Source records:

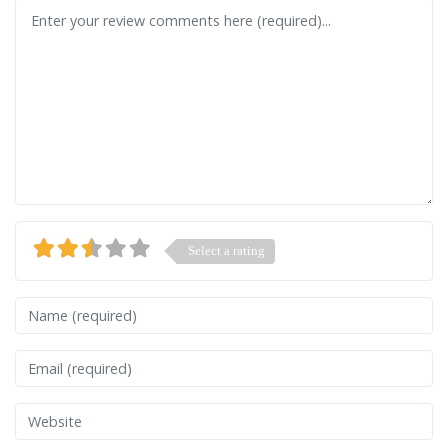
Review text
Select a rating
Name
Email
Website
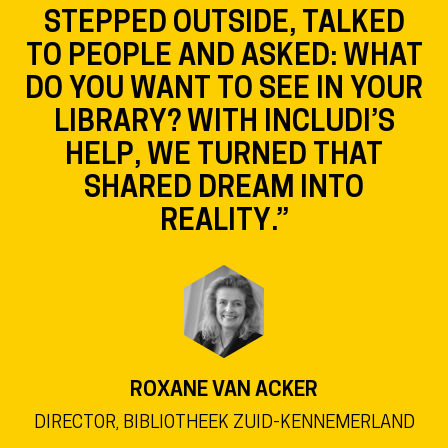
STEPPED OUTSIDE, TALKED
TO PEOPLE AND ASKED: WHAT
DO YOU WANT TO SEE IN YOUR
LIBRARY? WITH INCLUDI’S
HELP, WE TURNED THAT
SHARED DREAM INTO
REALITY.”
ROXANE VAN ACKER
DIRECTOR, BIBLIOTHEEK ZUID-KENNEMERLAND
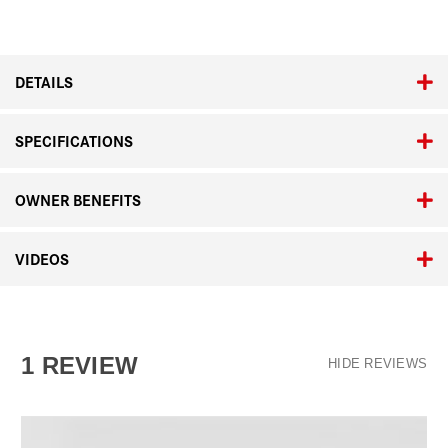
DETAILS
SPECIFICATIONS
OWNER BENEFITS
VIDEOS
1 REVIEW
HIDE REVIEWS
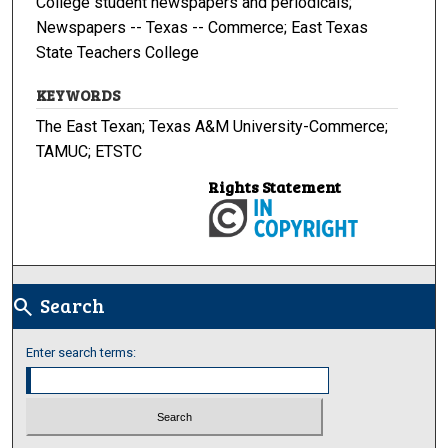
College student newspapers and periodicals;
Newspapers -- Texas -- Commerce; East Texas
State Teachers College
KEYWORDS
The East Texan; Texas A&M University-Commerce;
TAMUC; ETSTC
Rights Statement
Search
search
Enter search terms:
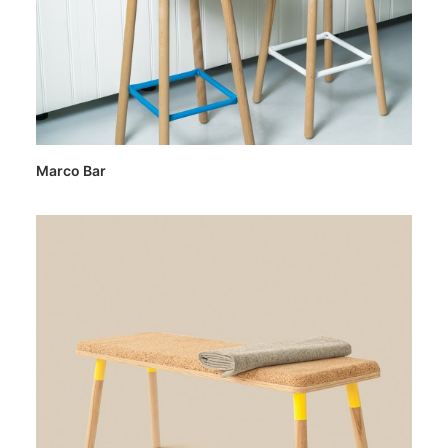
Marco Bar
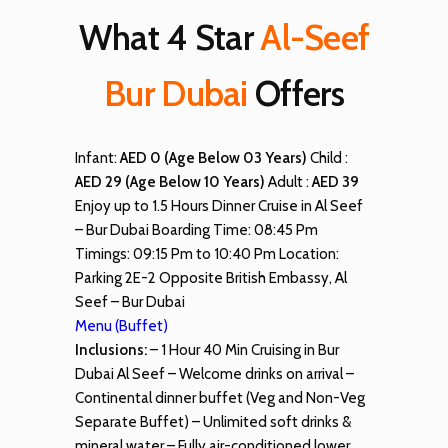
What 4 Star
Al-Seef
Bur Dubai
Offers
Infant:
AED 0 (Age Below 03 Years)
Child :
AED 29 (Age Below 10 Years)
Adult :
AED 39
Enjoy up to 1.5 Hours Dinner Cruise in Al Seef
– Bur Dubai Boarding Time: 08:45 Pm
Timings: 09:15 Pm to 10:40 Pm Location:
Parking 2E-2 Opposite British Embassy, Al
Seef – Bur Dubai
Menu (Buffet)
Inclusions:
– 1 Hour 40 Min Cruising in Bur
Dubai Al Seef – Welcome drinks on arrival –
Continental dinner buffet (Veg and Non-Veg
Separate Buffet) – Unlimited soft drinks &
mineral water – Fully air-conditioned lower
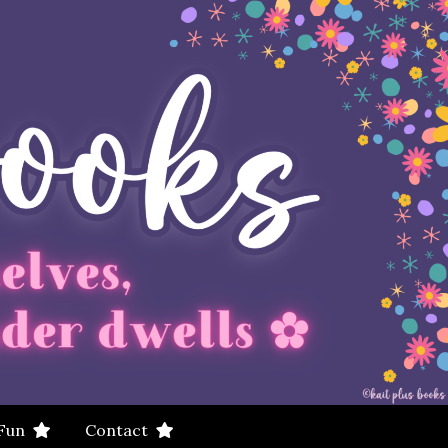
 Fun
Contact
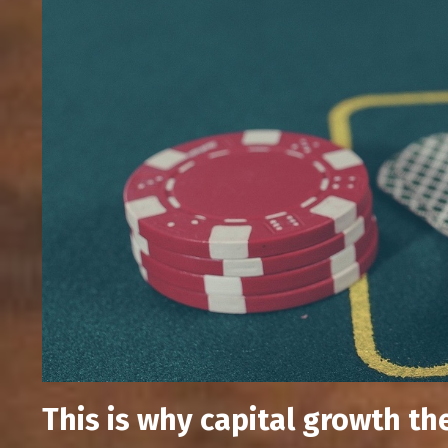
This is why capital growth th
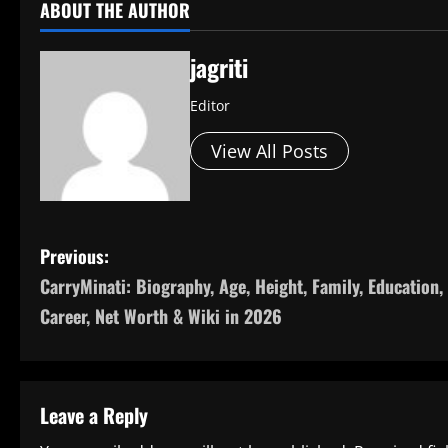
ABOUT THE AUTHOR
jagriti
Editor
View All Posts
P
Previous:
CarryMinati: Biography, Age, Height, Family, Education,
o
Career, Net Worth & Wiki in 2026
s
t
Leave a Reply
n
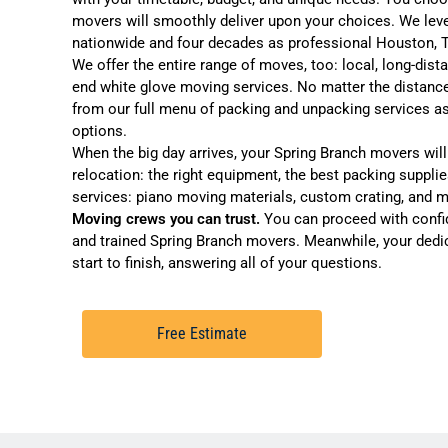
movers will smoothly deliver upon your choices. We lev
nationwide and four decades as professional
Houston, 
We offer the entire range of moves, too:
local
,
long-dist
end
white glove moving services
. No matter the distanc
from our full menu of
packing and unpacking services
as
options
.
When the big day arrives, your Spring Branch movers will a
relocation: the right equipment, the best packing supplie
services:
piano moving
materials,
custom crating
, and 
Moving crews you can trust.
You can proceed with confi
and trained Spring Branch movers. Meanwhile, your dedi
start to finish, answering all of your questions.
Free Estimate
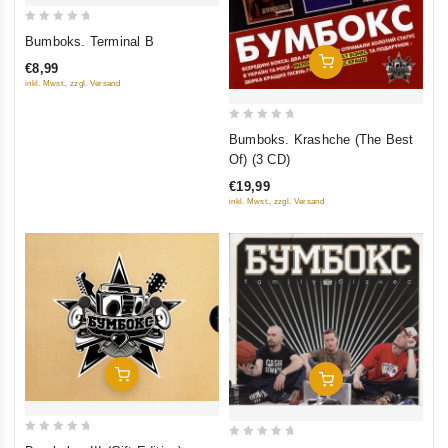
0
Bumboks. Terminal B
out
Add To Cart
€8,99
of
inkl. Mwst., zzgl. Versand
5
0
Bumboks. Krashche (The Best
out
Of) (3 CD)
of
€19,99
5
inkl. Mwst., zzgl. Versand
Add To Cart
Add To Cart
0
0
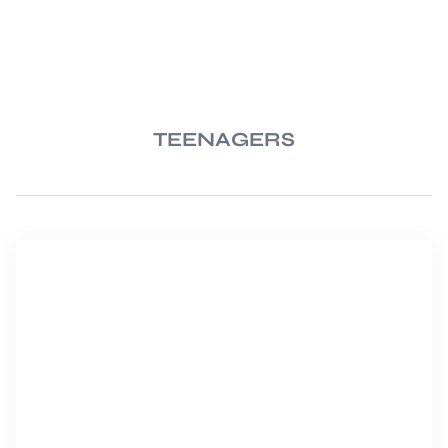
TEENAGERS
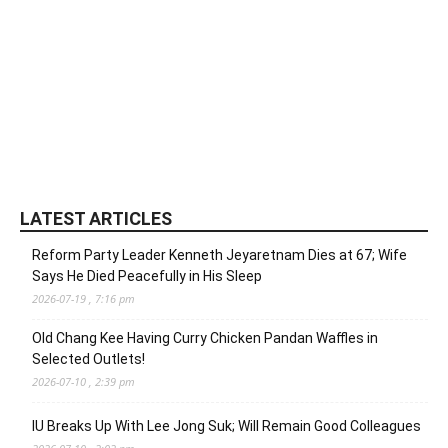
LATEST ARTICLES
Reform Party Leader Kenneth Jeyaretnam Dies at 67; Wife
Says He Died Peacefully in His Sleep
2026-07-19 , 7:16 pm
Old Chang Kee Having Curry Chicken Pandan Waffles in
Selected Outlets!
2026-07-10 , 2:39 pm
IU Breaks Up With Lee Jong Suk; Will Remain Good Colleagues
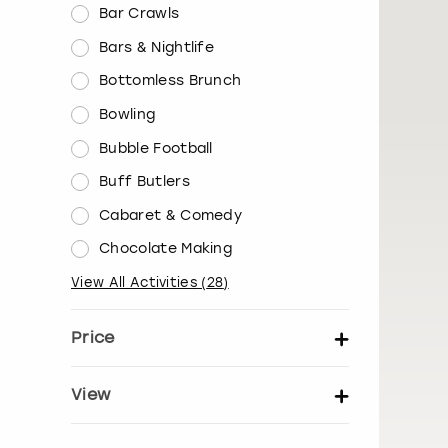
Bar Crawls
Bars & Nightlife
Bottomless Brunch
Bowling
Bubble Football
Buff Butlers
Cabaret & Comedy
Chocolate Making
View All Activities
(
28
)
Price
Set price per person
View
Show activity details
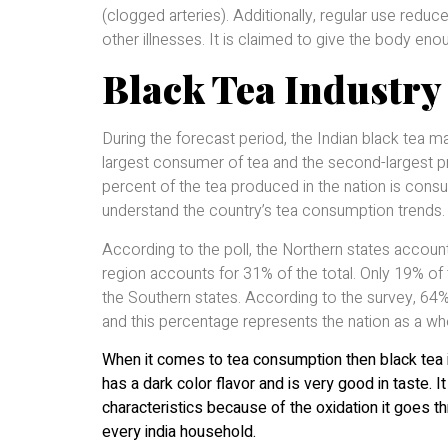
(clogged arteries). Additionally, regular use reduc
other illnesses. It is claimed to give the body eno
Black Tea Industry 
During the forecast period, the Indian black tea m
largest consumer of tea and the second-largest p
percent of the tea produced in the nation is cons
understand the country’s tea consumption trends.
According to the poll, the Northern states accoun
region accounts for 31% of the total. Only 19% of
the Southern states. According to the survey, 64% 
and this percentage represents the nation as a wh
When it comes to tea consumption then black tea 
has a dark color flavor and is very good in taste.
characteristics because of the oxidation it goes th
every india household.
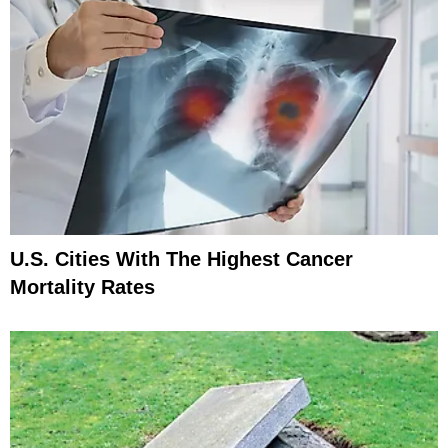
U.S. Cities With The Highest Cancer
Mortality Rates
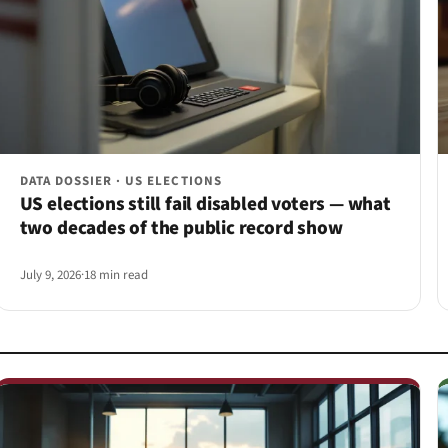
DATA DOSSIER · US ELECTIONS
US elections still fail disabled voters — what
two decades of the public record show
July 9, 2026
·
18 min read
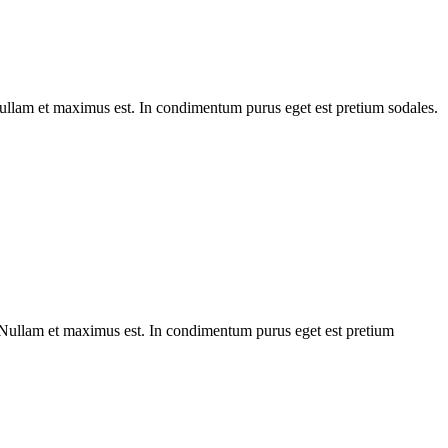
 Nullam et maximus est. In condimentum purus eget est pretium sodales.
. Nullam et maximus est. In condimentum purus eget est pretium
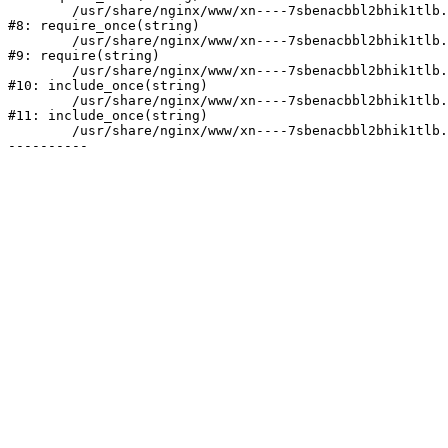
	/usr/share/nginx/www/xn----7sbenacbbl2bhik1tlb.xn--p1ai/bitrix/modules/main/include/prolog.php:10

#8: require_once(string)

	/usr/share/nginx/www/xn----7sbenacbbl2bhik1tlb.xn--p1ai/bitrix/header.php:2

#9: require(string)

	/usr/share/nginx/www/xn----7sbenacbbl2bhik1tlb.xn--p1ai/catalog/index.php:3

#10: include_once(string)

	/usr/share/nginx/www/xn----7sbenacbbl2bhik1tlb.xn--p1ai/bitrix/modules/main/include/urlrewrite.php:128

#11: include_once(string)

	/usr/share/nginx/www/xn----7sbenacbbl2bhik1tlb.xn--p1ai/bitrix/urlrewrite.php:2
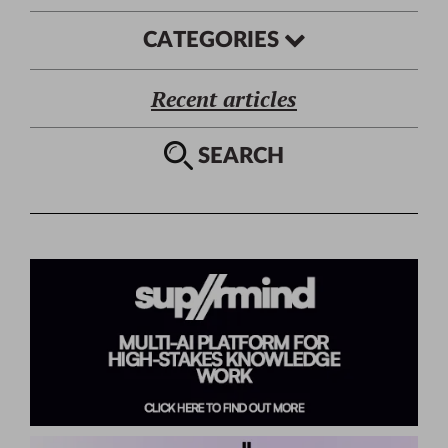
CATEGORIES
Recent articles
SEARCH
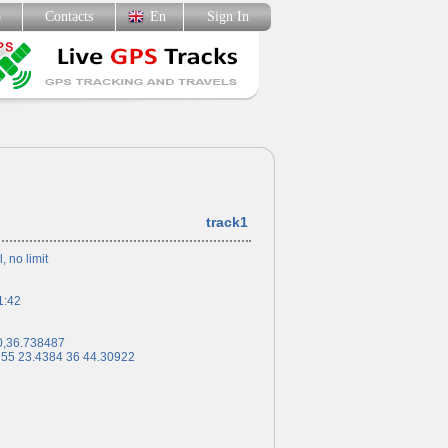
p
Contacts
En
Sign In
track1
l, no limit
1:42
0,36.738487
 55 23.4384 36 44.30922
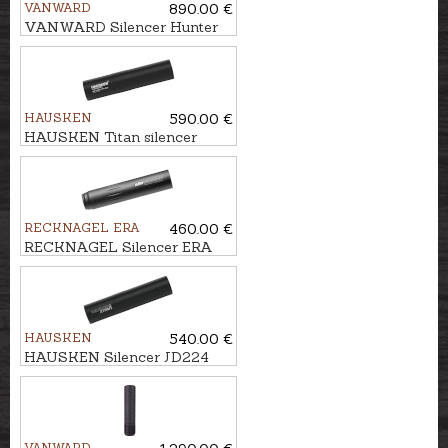
VANWARD
890.00 €
VANWARD Silencer Hunter
Pro G2 cal. .264 M22x1
HAUSKEN
590.00 €
HAUSKEN Titan silencer
JD224TI HYBRID MKII cal.
.30, M18x1
RECKNAGEL ERA
460.00 €
RECKNAGEL Silencer ERA
SOB1 cal. 7,62mm/.30, M15x1
HAUSKEN
540.00 €
HAUSKEN Silencer JD224
XTRM MKII cal. 7mm/.30,
U5/8''-24
VANWARD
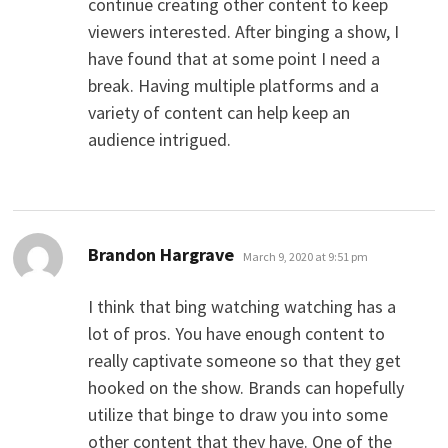
continue creating other content to keep
viewers interested. After binging a show, I
have found that at some point I need a
break. Having multiple platforms and a
variety of content can help keep an
audience intrigued.
says:
Brandon Hargrave
March 9, 2020 at 9:51 pm
I think that bing watching watching has a
lot of pros. You have enough content to
really captivate someone so that they get
hooked on the show. Brands can hopefully
utilize that binge to draw you into some
other content that they have. One of the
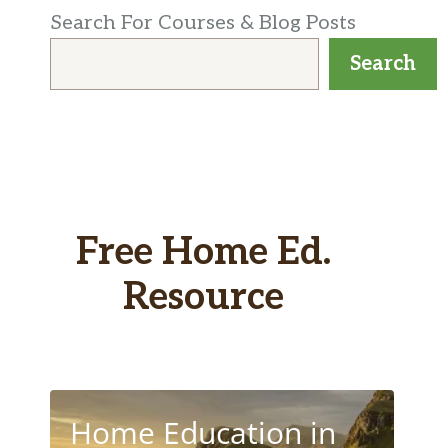
Search For Courses & Blog Posts
Search
Free Home Ed.
Resource
Home Education in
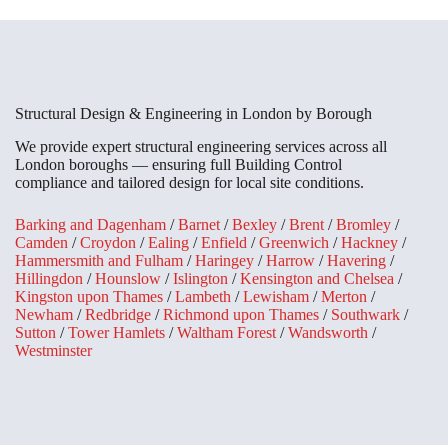
Structural Design & Engineering in London by Borough
We provide expert structural engineering services across all
London boroughs — ensuring full Building Control
compliance and tailored design for local site conditions.
Barking and Dagenham
/
Barnet
/
Bexley
/
Brent
/
Bromley
/
Camden
/
Croydon
/
Ealing
/
Enfield
/
Greenwich
/
Hackney
/
Hammersmith and Fulham
/
Haringey
/
Harrow
/
Havering
/
Hillingdon
/
Hounslow
/
Islington
/
Kensington and Chelsea
/
Kingston upon Thames
/
Lambeth
/
Lewisham
/
Merton
/
Newham
/
Redbridge
/
Richmond upon Thames
/
Southwark
/
Sutton
/
Tower Hamlets
/
Waltham Forest
/
Wandsworth
/
Westminster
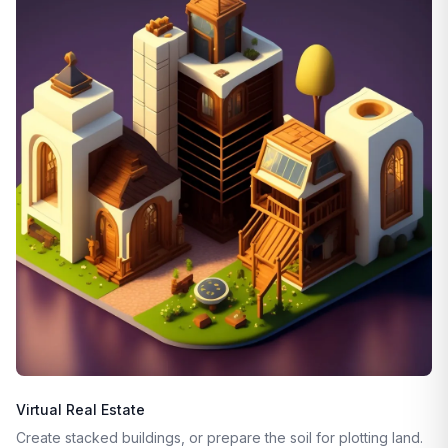
Virtual Real Estate
Create stacked buildings, or prepare the soil for plotting land.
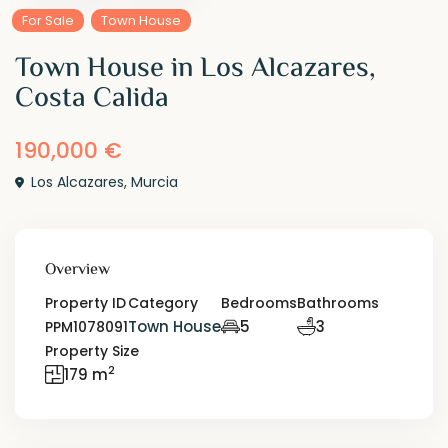
For Sale
Town House
Town House in Los Alcazares,
Costa Calida
190,000 €
Los Alcazares
,
Murcia
Overview
Property ID
Category
Bedrooms
Bathrooms
Town House
5
3
PPM1078091
Property Size
2
179 m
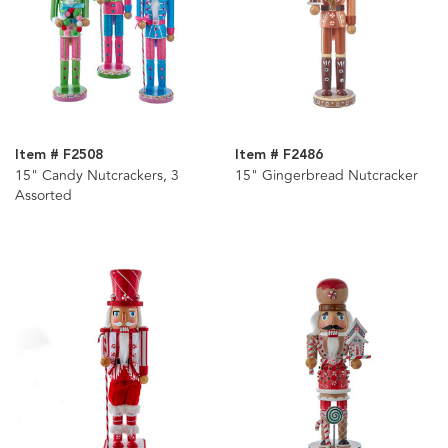
Item # F2508
Item # F2486
15" Candy Nutcrackers, 3
15" Gingerbread Nutcracker
Assorted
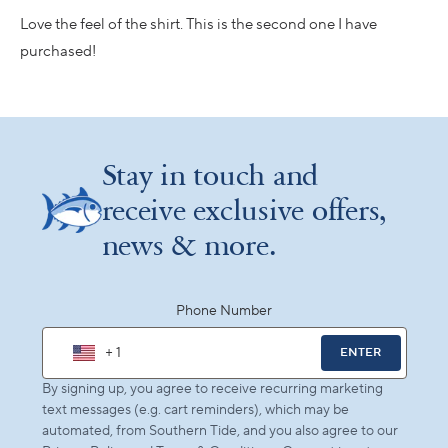
of
5
Love the feel of the shirt. This is the second one I have
stars
purchased!
Loading...
Stay in touch and
receive exclusive offers,
news & more.
Phone Number
+ 1
ENTER
By signing up, you agree to receive recurring marketing
text messages (e.g. cart reminders), which may be
automated, from Southern Tide, and you also agree to our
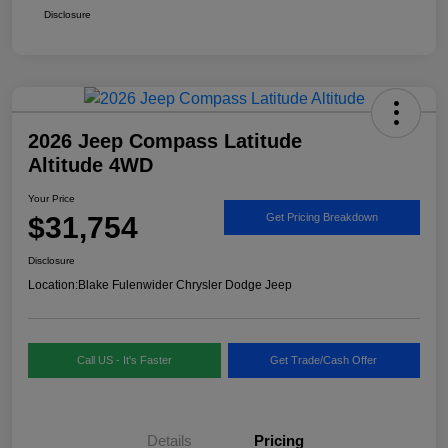
Disclosure
2026 Jeep Compass Latitude
Altitude 4WD
Your Price
$31,754
Get Pricing Breakdown
Disclosure
Location:
Blake Fulenwider Chrysler Dodge Jeep
Call US - It's Faster
Get Trade/Cash Offer
Details
Pricing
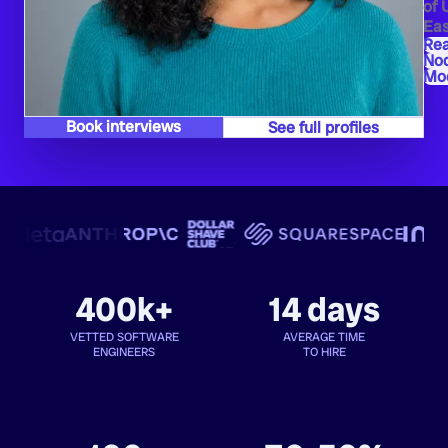
of 
Eas
Re
Nod
Moc
Book interviews
See full profiles
400k+
14 days
VETTED SOFTWARE
AVERAGE TIME
ENGINEERS
TO HIRE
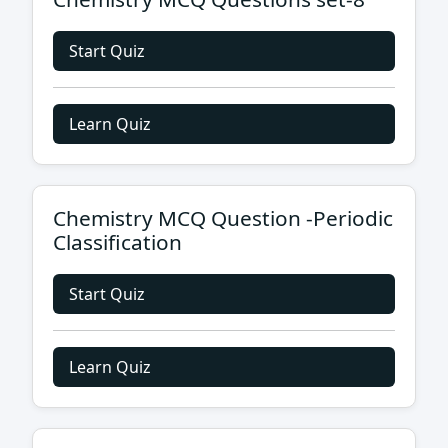
Start Quiz
Learn Quiz
Chemistry MCQ Question -Periodic
Classification
Start Quiz
Learn Quiz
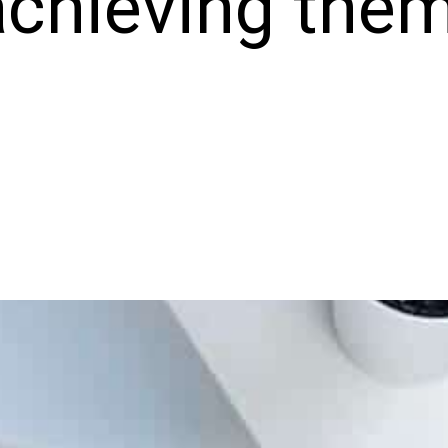
achieving them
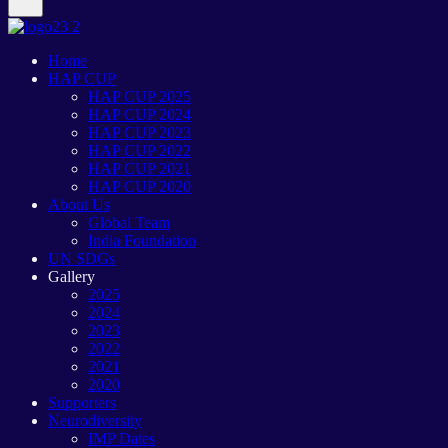
Home
HAP CUP
HAP CUP 2025
HAP CUP 2024
HAP CUP 2023
HAP CUP 2022
HAP CUP 2021
HAP CUP 2020
About Us
Global Team
India Foundation
UN SDGs
Gallery
2025
2024
2023
2022
2021
2020
Supporters
Neurodiversity
IMP Dates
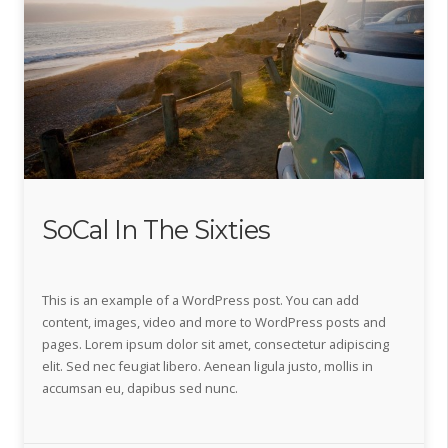
SoCal In The Sixties
This is an example of a WordPress post. You can add
content, images, video and more to WordPress posts and
pages. Lorem ipsum dolor sit amet, consectetur adipiscing
elit. Sed nec feugiat libero. Aenean ligula justo, mollis in
accumsan eu, dapibus sed nunc.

Task: Search the entries for the word "local", then list each line that holds it.

Solved exercise:
local
compliance and tailored design for local site conditions.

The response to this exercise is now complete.